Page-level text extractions
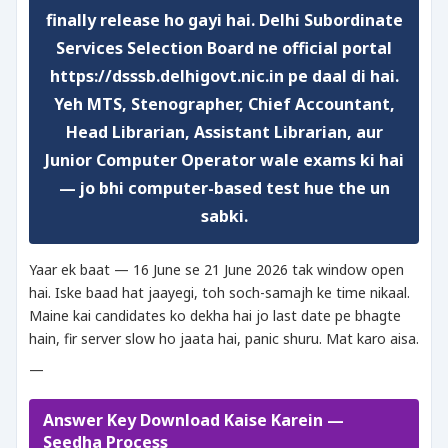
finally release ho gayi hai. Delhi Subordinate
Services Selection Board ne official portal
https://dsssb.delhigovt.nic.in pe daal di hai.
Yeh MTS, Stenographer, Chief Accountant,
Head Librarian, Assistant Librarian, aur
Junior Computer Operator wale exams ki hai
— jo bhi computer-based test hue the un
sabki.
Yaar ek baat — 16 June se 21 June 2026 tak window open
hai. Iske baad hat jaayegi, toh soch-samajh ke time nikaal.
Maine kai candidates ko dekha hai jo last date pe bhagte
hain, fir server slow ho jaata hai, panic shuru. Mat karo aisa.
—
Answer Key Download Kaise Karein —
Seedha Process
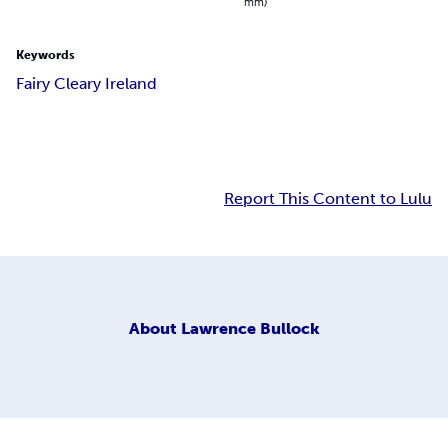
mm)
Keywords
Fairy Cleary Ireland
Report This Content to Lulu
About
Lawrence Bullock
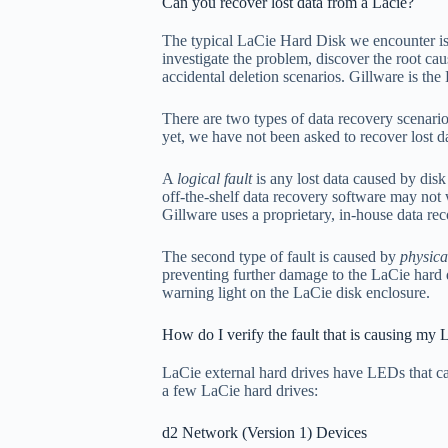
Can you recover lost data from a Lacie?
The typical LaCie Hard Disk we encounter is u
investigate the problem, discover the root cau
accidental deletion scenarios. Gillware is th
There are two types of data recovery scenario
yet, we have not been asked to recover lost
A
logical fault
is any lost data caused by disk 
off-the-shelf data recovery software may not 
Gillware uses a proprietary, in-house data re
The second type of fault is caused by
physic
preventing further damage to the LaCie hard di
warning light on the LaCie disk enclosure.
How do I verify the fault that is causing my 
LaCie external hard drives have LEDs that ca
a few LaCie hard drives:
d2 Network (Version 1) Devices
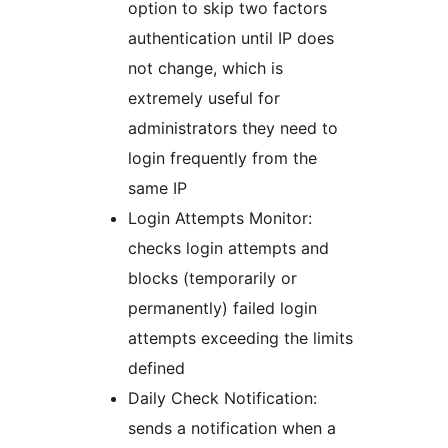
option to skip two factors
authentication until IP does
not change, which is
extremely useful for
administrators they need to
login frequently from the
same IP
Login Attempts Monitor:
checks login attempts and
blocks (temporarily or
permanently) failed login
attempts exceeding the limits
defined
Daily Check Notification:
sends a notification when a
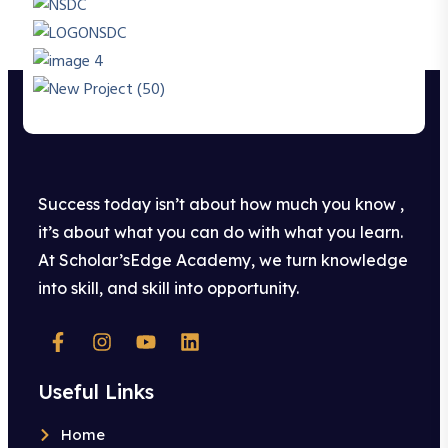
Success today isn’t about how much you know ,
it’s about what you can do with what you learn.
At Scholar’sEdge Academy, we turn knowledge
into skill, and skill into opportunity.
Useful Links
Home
...
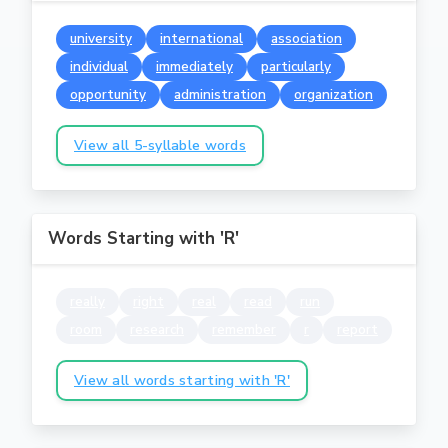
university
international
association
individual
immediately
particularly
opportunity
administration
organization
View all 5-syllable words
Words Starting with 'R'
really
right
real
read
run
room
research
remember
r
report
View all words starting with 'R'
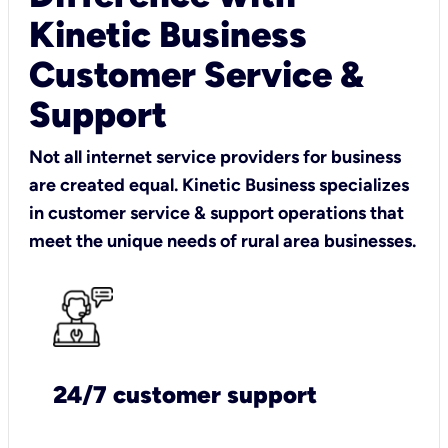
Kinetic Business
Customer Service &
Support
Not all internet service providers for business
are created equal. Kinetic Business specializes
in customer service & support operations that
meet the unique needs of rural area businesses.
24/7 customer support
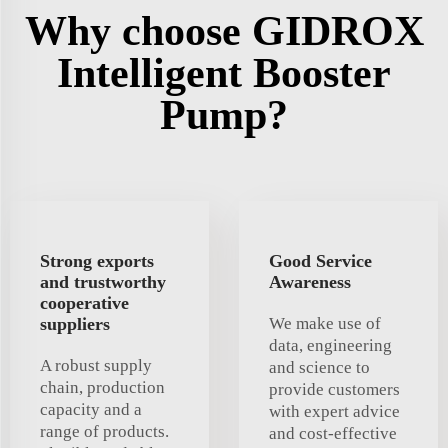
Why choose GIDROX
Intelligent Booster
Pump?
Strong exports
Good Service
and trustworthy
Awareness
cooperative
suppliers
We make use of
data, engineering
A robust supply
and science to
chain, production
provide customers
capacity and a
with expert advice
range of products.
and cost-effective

AIM OF THE EXERCISE:
Output, from the data above, the lines from the line with "A robust supply" to the line with "and cost-effective" exactly as they stand, both ends included and nothing else.

OUTPUT FOR THIS EXERCISE:
A robust supply
and science to
chain, production
provide customers
capacity and a
with expert advice
range of products.
and cost-effective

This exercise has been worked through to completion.